In 1981, Stan Trout, a swami for Siddha Yoga, wrote an open letter in which he referred a number of stories of Muktananda engaging in sexual activities with young women, and using Sidda Yoga members to harass and make death threats to force people to "stop talking about your escapades with young girls in your bedroom." This included mention of former members being granted a restraining order against Muktananda and Siddha Yoga members. In 1983 William Rodarmor printed several allegations in CoEvolution Quarterly from anonymous female devotees that Muktananda regularly raped them. In the article, based on twenty five interviews, former devotees charged that Muktananda had engaged in rape of many women including underage devotees. In 1996 former devotees started a website entitled Leaving Siddha Yoga to express their grievances against Siddha Yoga. Lis Harris repeated and extended Rodarmor's allegations in an article in The New Yorker (1994).

According to Lola Williamson, "Muktananda stressed the value of celibacy for making progress on the spiritual path, but he almost certainly violated his own rules." Sarah Caldwell, in an essay in the academic journal Nova Religio (2001), argued that Muktananda was a practitioner of Shakta Tantrism, but also "whatever Baba was doing, claiming it to be a form of Tantric initiation, seemed rather to retain only the bodily shell of a Tantric practice".

In November 2023 a lawsuit was filed in New York against the Siddha Yoga organization Syda Foundation on behalf of 3 plaintiffs. The lawsuit alleges a series of abuses by Swami Muktanada including rape and sexual assault during the 1970s and early 80s.

== Analysis ==

The personal quality of purity is emphasized in the Siddha Yoga tradition; the scholar of religion Karen Pechilis writes that Gurumayi's purity is highlighted to show that she continues the guru tradition, and that she is a suitably pure person to be the spiritual leader of the organization.

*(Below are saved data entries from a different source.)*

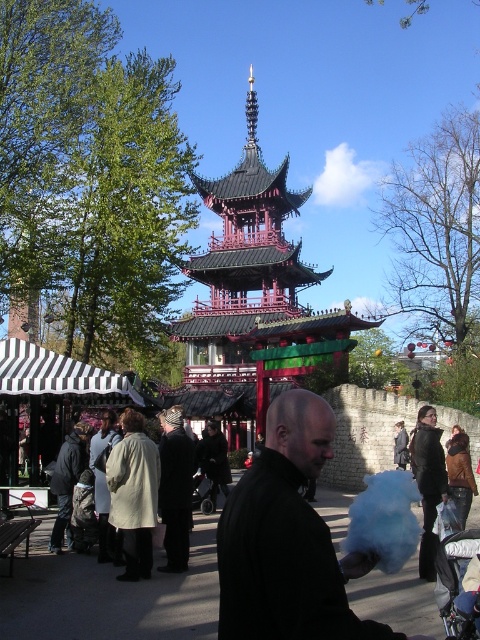 Question: Does reddish-pink wooden pagoda at center appear on the right side of dark gray jacket at center?

Choices:
 (A) yes
 (B) no

Answer: (A)

Question: Does reddish-pink wooden pagoda at center have a larger size compared to black matte cotton candy at center?

Choices:
 (A) yes
 (B) no

Answer: (A)

Question: Does reddish-pink wooden pagoda at center appear under black matte cotton candy at center?

Choices:
 (A) no
 (B) yes

Answer: (A)

Question: Which of these objects is positioned farthest from the dark gray jacket at center?

Choices:
 (A) black matte cotton candy at center
 (B) reddish-pink wooden pagoda at center

Answer: (B)

Question: Among these objects, which one is nearest to the camera?

Choices:
 (A) dark gray jacket at center
 (B) black matte cotton candy at center

Answer: (B)

Question: Which object appears farthest from the camera in this image?

Choices:
 (A) black matte cotton candy at center
 (B) reddish-pink wooden pagoda at center

Answer: (B) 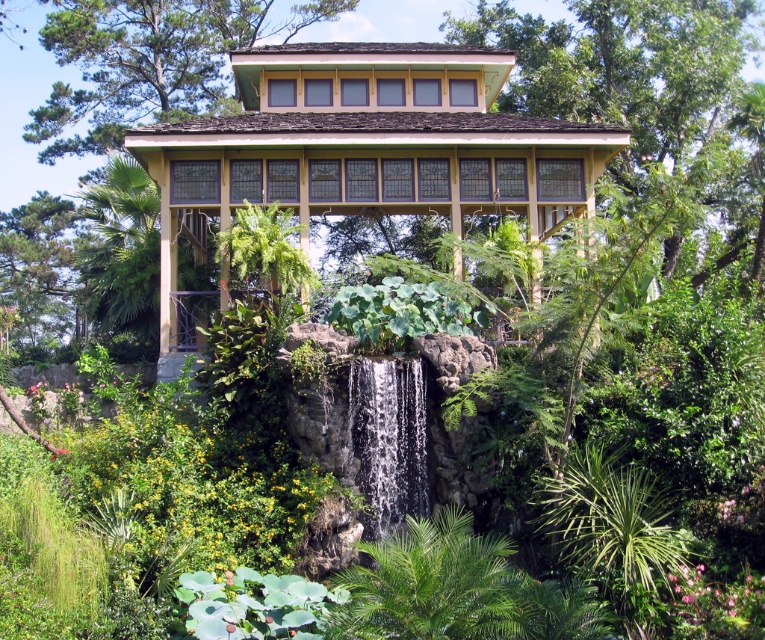 How much distance is there between green leafy tree at upper center and clear water at center?

green leafy tree at upper center is 33.74 meters from clear water at center.

In the scene shown: Who is positioned more to the right, green leafy tree at upper center or clear water at center?

From the viewer's perspective, clear water at center appears more on the right side.

Image resolution: width=765 pixels, height=640 pixels. Describe the element at coordinates (148, 61) in the screenshot. I see `green leafy tree at upper center` at that location.

Find the location of a particular element. green leafy tree at upper center is located at coordinates (148, 61).

Does point (448, 157) lie behind point (57, 109)?

No, (448, 157) is closer to viewer.

Where is `yellow wood gazebo at center`? yellow wood gazebo at center is located at coordinates (363, 148).

Can you confirm if green leafy tree at center is positioned below clear water at center?

Actually, green leafy tree at center is above clear water at center.

Who is more distant from viewer, (741, 221) or (392, 483)?

Point (741, 221)

Identify the location of green leafy tree at center. (635, 81).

Pechilis comments that while purity may have been an implicit credential for her predecessor gurus, one point of view would be that it became "explicit and greatly emphasized during the succession dispute and is now a primary lens" for understanding Gurumayi's spiritual path; unusually for female gurus, Pechilis writes, she was not apparently expected to marry at any time, and instead she took sannyasa in the way a male guru would.

John Paul Healy, who had been a devotee from 1981 to 1985, analysed the sociology of 32 former Siddha Yoga devotees. Some of the participants had moved to one or another of the two groups which split off from Siddha Yoga, Swami Nityananda's Shanti Mandir and Shankarananda's Shiva Yoga; they were moved to leave by the death of Muktananda, the changing leadership and the allegations that Muktananda had had sexual interactions with devotees, as well as changes in their own lives. Healy found that the brainwashing theory of conversion to cults did not apply to Siddha Yoga, but that people joined and stayed because they found the practice attractive, from the aromatic incense, the diet and lifestyle, the group meditation and chanting, and the experiences of the group, including of the guru. The changes within the organization after Muktananda's death have been examined by scholars including Gene Thursby and Douglas Osto.

The scholars Jeffrey Kripal and Sarah Caldwell write that the 1997 book Meditation Revolution, which includes five recognized scholars among its six authors, essentially legitimizes, systematizes, and canonizes Chidvilasanda's Siddha Yoga lineage. They state that this would be unexceptionable if presented as from devotees, but is problematic given their presentation of themselves as scholarly historians of religion.

The scholar of religion Catherine Wessinger comments that while devotees are varied, many are "upwardly mobile", and that the path seems to attract people from Jewish and Roman Catholic backgrounds. She writes that Catholics will find many familiar features, such as venerated images of saints; the use of the rosary or mala to count repetitions of mantras; celibate "ministers" in distinctive robes; "uplifting congregational singing; elaborate and beautiful worship and places of worship; and finally, a strong authority figure ... who[m] devotees believe is able to perform miracles in response to needs".